Buona serata, non uccidetevi anche se domani è lunedì.

A.A.


sabato 12 gennaio 2013

Gli esclusi

Perchè gli esclusi?
Dopo la pubblicazione della nostra classifica, mi sono venute in mente altre mostre che abbiamo visto durante quest'anno, perciò, perchè non parlarne?
Mi sento profondamente svampita per essermele dimenticate, ma questo conferma la brillantezza della nostra idea di fare un blog anche per ricordarci di quello che abbiamo visto e pensato. 
Quindi ecco un breve elenco di mostre che abbiamo visto e ci siamo dimenticate di scrivere e  che avrebbero assolutamente meritato una menzione: 

Prima fra tutti Marlene Dumas alla fondazione Stelline, Milano. 
Aperta nel marzo scorso e chiusa in giugno.
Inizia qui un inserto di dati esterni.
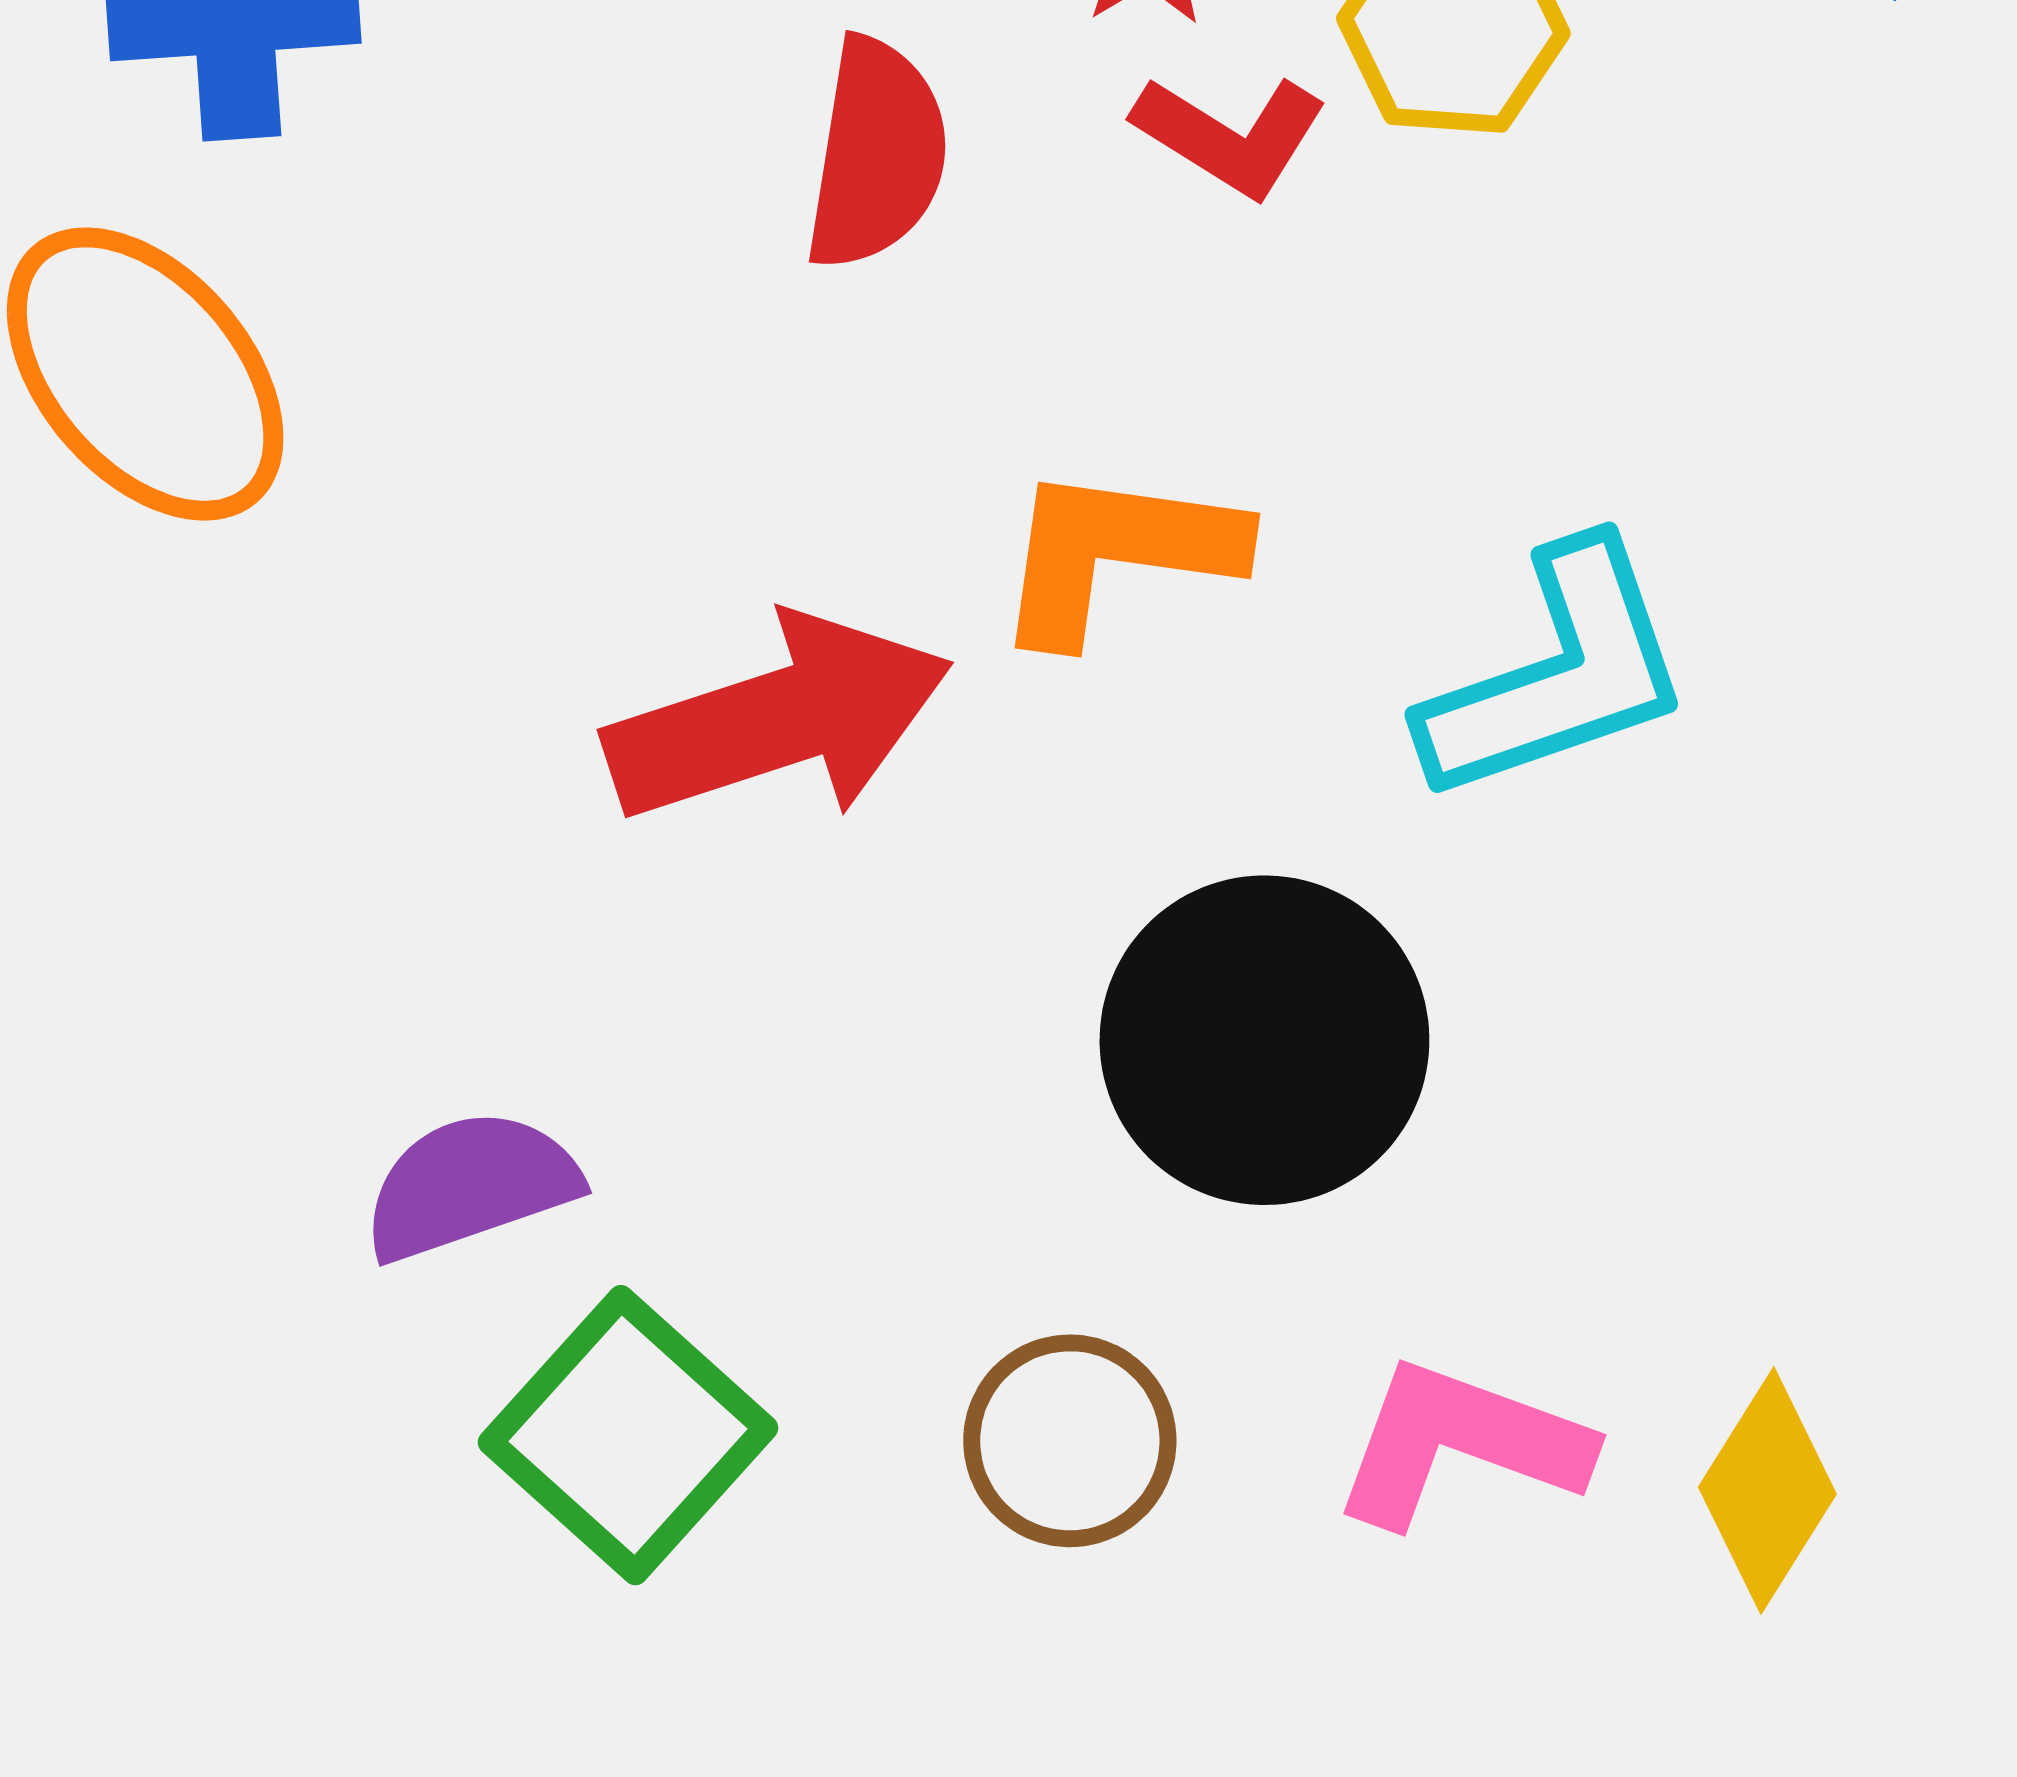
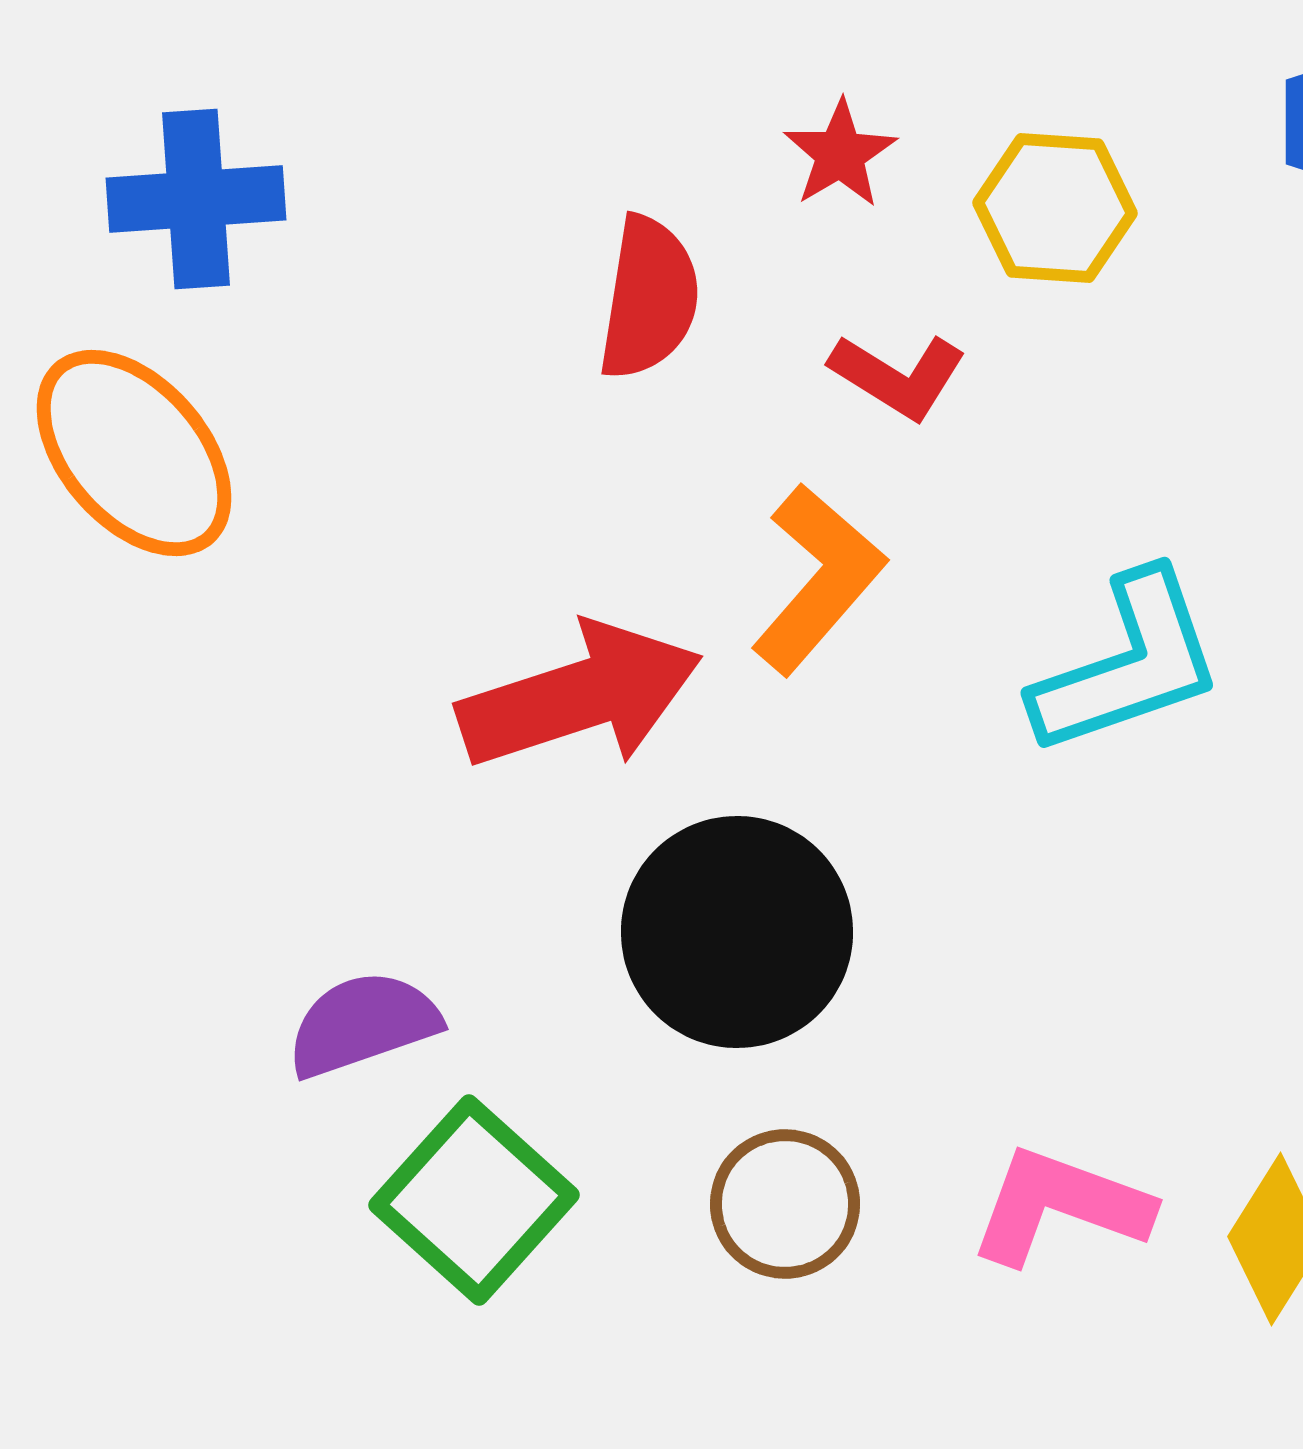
red L-shape: (1230, 135) -> (898, 376), moved
orange L-shape: (1117, 553) -> (818, 579), turned 123
black circle: (1264, 1040) -> (737, 932), moved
Poche opere, scelte, ma di sicuro indicative della sua produzione e dei suoi anni Milanesi, non aggiungerla alla classifica è stato un errore assolutamente imperdonabile.

Poi senza ombra di dubbio la mostra di Achille Bonito Oliva sulla Transavanguardia a Palazzo Reale, Milano. Dimenticarsene è quasi un peccato mortale, lo so, chiedo umilmente venia. Per chi pensa che sia stato l'ultimo movimento italiano significativo e anche per chi pensa che la Transavanguardia sia stata una clamorosa svista della storia dell'arte, questa mostra ha segnato la primavera culturale Milanese.
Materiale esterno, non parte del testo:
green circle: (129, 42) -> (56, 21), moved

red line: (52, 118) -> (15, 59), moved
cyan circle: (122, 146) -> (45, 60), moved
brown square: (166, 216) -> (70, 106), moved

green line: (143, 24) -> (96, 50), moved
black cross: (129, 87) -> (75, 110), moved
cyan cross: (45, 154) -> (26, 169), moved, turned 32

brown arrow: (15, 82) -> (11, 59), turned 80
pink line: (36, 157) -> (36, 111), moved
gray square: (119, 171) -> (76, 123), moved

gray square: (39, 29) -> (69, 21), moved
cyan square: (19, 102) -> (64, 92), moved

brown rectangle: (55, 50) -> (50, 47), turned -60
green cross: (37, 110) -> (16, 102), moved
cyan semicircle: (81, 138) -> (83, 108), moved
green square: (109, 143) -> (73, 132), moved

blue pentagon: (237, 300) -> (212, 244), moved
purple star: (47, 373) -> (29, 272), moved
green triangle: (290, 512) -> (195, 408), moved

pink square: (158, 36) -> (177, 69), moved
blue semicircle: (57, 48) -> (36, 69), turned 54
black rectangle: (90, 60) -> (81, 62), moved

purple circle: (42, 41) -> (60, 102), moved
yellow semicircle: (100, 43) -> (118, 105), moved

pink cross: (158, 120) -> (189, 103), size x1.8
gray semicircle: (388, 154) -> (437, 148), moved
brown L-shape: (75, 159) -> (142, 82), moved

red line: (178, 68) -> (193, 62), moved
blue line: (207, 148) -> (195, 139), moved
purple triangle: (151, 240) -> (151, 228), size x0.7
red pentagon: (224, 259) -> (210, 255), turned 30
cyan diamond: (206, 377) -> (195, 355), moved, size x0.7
E come dimenticarsi di Bill Viola a Villa Panza, Varese? Premetto che è vero, io non sono molto amante della videoarte e ho anche alcuni problemi a capirla talvolta, ma non posso non ammettere che è stato un evento unico e incredibile per la città di Varese e per un polo come Villa Panza, dove la collezione permanente ha fatto da cornice a questo grande artista.
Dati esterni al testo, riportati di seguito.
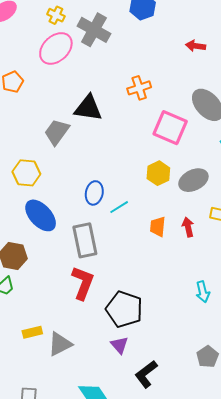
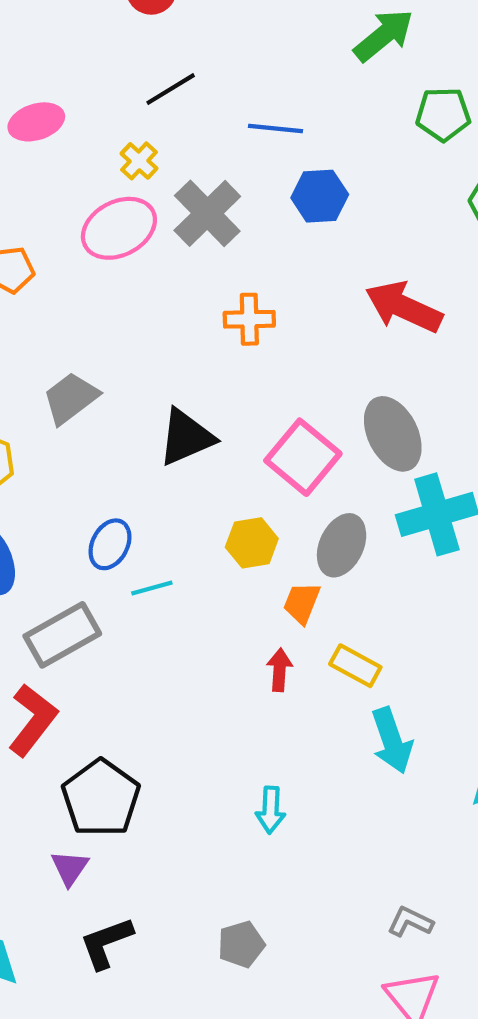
red arrow: (196, 46) -> (404, 307), size x1.8
orange cross: (139, 88) -> (249, 319), moved
black triangle: (88, 108) -> (186, 437), moved, turned -48
gray ellipse: (193, 180) -> (342, 545), moved, turned -56
orange trapezoid: (158, 227) -> (302, 603), moved
gray rectangle: (85, 240) -> (62, 635), turned 56

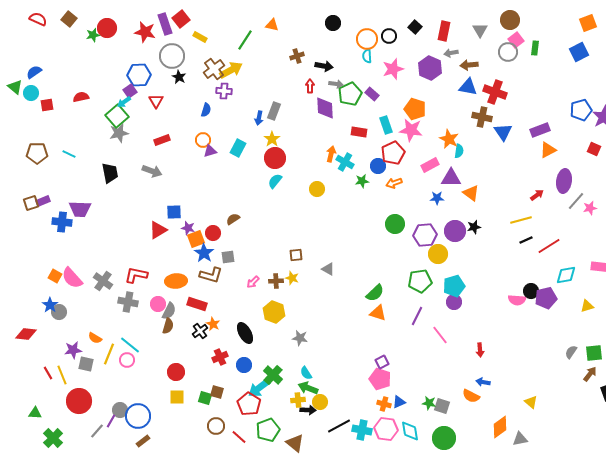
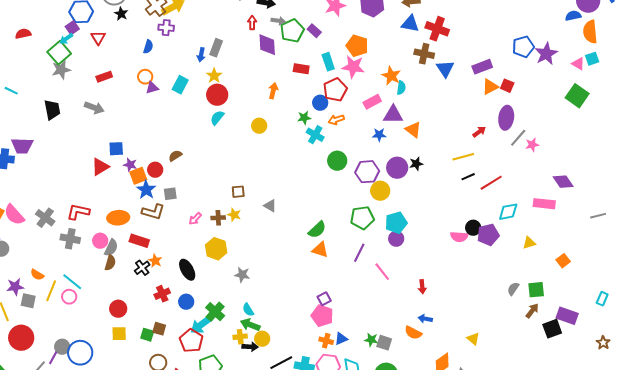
red square: (594, 149) -> (507, 86), moved
cyan cross: (345, 162) -> (315, 135), moved

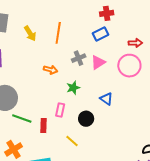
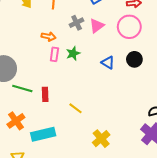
pink rectangle: (60, 110) -> (54, 54), moved
black circle: (86, 119) -> (134, 59), moved

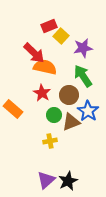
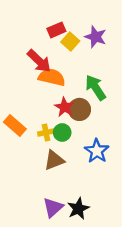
purple star: (83, 48) -> (96, 37), moved, turned 30
red star: (42, 93) -> (64, 107), moved
blue star: (88, 111) -> (97, 151), moved
brown triangle: (71, 122) -> (54, 160), moved
yellow cross: (50, 141) -> (46, 133), moved

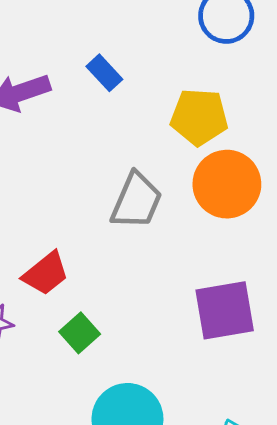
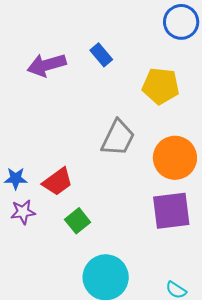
orange circle: (227, 184) -> (175, 158), moved

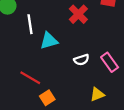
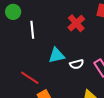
cyan triangle: (49, 41) -> (57, 55), moved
E a confronto con la mostra di Picasso, c'era anche quella di Jurgen Teller di cui parlare! Fotografo contemporaneo, la cui esposizione acquistava rilievo poichè curata da Francesco Bonami. A questo proposito ho trovato un video di rai5, come sempre, molto interessante e che  consiglio caldamente a chi se la fosse persa!
http://www.rai.tv/dl/RaiTV/programmi/media/ContentItem-99292f08-d212-4513-9f34-073381e11b2e.html

Nonostante avessimo detto di non voler parlare di mostre straniere,in questa rassegna sul 2012 non posso non fare presente la personale di Mona Hatoum alla Fondazione Joan Mirò di Barcellona che personalmente ho molto apprezzato.

Per concludere questa rassegna di mostre escluse dalla nostra classifica ma che per importanza dell'artista/della corrente/del curatore avrebbero dovuto esserci, voglio sottoporvi come spunto di riflessione la quantità gigantesca di mostre che vengono fatte in Italia. Questa enorme quantità risponde alle esigenze di una popolazione così assetata di cultura? Come è possibile che tutte queste mostre  guadagnino a sufficienza per coprire i loro costi di produzione se il 90% delle persone che conosco, ad esempio, non vede neanche una mostra all'anno? Sono le mostre a essere troppe  o è il pubblico a essere poco? 

Avevo aperto il blog volendo scrivere di quando andai a vedere McCurry a Genova e invece lo chiudo lasciandovi con un lungo articolo e molte domande a cui non mi so dare una risposta. Alla prossima!